— ACTION ITEM —
Please find the lines in the following records that hold "will", and copy them.

— DATA —
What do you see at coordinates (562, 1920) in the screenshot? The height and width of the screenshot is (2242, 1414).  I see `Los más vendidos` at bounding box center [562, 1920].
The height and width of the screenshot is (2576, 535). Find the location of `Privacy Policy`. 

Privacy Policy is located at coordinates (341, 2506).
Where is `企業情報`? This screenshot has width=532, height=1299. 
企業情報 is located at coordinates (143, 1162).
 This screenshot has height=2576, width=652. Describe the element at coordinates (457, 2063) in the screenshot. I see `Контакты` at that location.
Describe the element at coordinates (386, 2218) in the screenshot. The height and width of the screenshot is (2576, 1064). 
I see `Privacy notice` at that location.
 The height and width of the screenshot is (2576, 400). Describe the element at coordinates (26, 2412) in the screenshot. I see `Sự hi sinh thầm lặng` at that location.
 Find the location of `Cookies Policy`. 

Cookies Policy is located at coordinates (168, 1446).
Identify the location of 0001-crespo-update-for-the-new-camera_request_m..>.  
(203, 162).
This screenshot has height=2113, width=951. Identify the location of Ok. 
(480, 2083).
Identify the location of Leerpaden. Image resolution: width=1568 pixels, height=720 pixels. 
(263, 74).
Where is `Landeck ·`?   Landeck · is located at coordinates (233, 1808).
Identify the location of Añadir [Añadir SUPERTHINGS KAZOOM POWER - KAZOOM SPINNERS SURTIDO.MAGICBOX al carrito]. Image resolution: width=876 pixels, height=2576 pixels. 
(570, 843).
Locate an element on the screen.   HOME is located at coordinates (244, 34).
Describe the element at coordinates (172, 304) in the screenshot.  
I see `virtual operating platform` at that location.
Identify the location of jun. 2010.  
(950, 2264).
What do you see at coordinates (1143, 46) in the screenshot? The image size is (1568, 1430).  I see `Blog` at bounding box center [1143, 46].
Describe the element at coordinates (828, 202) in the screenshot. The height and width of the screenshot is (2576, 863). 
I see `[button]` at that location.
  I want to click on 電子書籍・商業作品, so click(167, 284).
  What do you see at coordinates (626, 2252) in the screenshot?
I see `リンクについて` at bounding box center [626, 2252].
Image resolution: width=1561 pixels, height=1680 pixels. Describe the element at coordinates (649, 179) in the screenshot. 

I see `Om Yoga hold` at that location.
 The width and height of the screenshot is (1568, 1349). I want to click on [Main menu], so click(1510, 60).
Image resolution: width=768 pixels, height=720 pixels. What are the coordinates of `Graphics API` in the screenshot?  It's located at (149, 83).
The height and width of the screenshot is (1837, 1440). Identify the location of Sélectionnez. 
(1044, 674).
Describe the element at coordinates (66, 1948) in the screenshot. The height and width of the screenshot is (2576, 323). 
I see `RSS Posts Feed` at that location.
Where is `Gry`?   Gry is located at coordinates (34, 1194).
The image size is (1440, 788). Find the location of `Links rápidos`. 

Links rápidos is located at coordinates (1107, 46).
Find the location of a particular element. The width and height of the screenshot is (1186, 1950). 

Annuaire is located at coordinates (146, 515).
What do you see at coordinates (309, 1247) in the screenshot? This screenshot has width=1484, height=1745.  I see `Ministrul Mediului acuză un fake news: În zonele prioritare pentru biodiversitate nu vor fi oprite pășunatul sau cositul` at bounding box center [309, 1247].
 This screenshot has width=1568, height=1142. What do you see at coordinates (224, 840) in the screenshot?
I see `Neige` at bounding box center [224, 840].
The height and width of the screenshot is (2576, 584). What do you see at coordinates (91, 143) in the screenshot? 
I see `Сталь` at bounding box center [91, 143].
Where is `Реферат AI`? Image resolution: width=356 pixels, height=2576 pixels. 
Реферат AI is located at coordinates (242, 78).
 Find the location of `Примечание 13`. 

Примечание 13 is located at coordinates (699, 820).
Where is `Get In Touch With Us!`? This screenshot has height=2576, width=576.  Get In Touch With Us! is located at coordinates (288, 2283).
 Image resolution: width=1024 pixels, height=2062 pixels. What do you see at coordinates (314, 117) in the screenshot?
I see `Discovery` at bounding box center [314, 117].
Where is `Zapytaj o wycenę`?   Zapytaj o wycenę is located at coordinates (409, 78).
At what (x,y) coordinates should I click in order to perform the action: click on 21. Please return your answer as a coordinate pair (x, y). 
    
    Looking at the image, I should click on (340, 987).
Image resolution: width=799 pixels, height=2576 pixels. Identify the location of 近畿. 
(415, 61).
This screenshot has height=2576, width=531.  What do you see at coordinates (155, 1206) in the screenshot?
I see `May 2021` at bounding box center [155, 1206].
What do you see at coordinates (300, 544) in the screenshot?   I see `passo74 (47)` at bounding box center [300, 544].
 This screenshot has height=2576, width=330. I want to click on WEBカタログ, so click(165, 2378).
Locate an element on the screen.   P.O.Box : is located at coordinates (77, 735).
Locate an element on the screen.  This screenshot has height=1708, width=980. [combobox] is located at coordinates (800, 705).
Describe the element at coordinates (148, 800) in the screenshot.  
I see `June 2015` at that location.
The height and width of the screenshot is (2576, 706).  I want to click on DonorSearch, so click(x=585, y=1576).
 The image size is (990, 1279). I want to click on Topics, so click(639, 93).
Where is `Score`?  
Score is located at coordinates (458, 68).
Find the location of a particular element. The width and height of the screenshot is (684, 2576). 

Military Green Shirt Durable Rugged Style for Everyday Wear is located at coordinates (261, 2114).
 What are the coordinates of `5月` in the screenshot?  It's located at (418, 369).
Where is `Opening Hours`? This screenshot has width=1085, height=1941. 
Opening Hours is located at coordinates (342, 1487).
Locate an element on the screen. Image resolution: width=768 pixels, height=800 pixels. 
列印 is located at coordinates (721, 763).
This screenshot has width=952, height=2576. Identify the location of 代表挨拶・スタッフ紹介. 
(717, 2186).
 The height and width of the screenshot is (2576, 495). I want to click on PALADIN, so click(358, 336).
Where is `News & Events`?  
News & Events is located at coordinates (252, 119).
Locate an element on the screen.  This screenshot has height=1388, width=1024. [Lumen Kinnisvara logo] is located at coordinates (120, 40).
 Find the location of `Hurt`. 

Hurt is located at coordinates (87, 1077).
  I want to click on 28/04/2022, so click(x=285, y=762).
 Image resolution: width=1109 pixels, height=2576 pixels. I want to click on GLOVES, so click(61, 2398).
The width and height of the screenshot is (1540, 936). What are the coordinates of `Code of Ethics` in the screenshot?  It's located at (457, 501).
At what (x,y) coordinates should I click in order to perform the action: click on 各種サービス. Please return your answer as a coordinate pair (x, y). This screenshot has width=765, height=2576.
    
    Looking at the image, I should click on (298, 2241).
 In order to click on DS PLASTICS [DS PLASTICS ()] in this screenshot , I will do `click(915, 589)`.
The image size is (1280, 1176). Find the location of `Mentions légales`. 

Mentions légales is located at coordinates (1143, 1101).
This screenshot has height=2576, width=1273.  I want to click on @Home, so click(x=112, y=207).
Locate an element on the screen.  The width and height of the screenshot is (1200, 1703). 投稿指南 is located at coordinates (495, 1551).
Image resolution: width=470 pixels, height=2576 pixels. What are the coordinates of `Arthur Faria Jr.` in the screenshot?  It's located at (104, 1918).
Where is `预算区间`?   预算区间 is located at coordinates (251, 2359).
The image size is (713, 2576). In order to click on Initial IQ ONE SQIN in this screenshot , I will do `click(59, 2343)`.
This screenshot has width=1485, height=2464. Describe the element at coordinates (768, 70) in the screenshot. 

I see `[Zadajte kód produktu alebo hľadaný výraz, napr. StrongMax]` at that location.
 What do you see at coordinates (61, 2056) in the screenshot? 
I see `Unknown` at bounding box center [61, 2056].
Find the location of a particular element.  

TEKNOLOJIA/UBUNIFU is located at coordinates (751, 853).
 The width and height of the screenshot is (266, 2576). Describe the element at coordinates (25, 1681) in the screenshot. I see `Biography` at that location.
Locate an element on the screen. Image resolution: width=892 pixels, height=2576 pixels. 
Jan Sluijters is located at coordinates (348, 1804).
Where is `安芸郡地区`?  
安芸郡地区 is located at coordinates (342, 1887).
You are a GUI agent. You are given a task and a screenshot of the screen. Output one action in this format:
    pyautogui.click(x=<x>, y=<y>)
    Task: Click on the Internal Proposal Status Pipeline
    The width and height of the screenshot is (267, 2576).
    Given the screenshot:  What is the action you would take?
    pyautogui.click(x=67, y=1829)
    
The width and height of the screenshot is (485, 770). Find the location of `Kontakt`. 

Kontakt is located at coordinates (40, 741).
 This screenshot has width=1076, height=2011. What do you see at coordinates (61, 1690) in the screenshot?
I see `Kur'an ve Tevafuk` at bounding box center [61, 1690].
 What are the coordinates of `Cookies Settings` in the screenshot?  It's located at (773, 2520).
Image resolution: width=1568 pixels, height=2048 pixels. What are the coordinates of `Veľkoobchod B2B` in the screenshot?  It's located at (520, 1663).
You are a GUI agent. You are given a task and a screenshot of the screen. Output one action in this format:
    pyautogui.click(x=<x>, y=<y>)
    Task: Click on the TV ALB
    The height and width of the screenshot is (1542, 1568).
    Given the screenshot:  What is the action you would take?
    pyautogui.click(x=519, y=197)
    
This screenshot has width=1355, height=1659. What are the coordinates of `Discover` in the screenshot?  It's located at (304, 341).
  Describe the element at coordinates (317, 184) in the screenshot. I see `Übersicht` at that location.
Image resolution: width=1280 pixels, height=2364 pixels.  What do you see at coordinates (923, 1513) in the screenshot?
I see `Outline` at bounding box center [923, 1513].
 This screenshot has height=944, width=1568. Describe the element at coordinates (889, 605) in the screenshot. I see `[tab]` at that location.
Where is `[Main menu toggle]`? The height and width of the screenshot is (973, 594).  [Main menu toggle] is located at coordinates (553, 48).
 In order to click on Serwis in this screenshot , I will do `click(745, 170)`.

— RESPONSE AREA —
 In order to click on DS PLASTICS [DS PLASTICS ()] in this screenshot , I will do `click(915, 589)`.
The image size is (713, 2576). In order to click on Initial IQ ONE SQIN in this screenshot , I will do `click(59, 2343)`.
 In order to click on Serwis in this screenshot , I will do `click(745, 170)`.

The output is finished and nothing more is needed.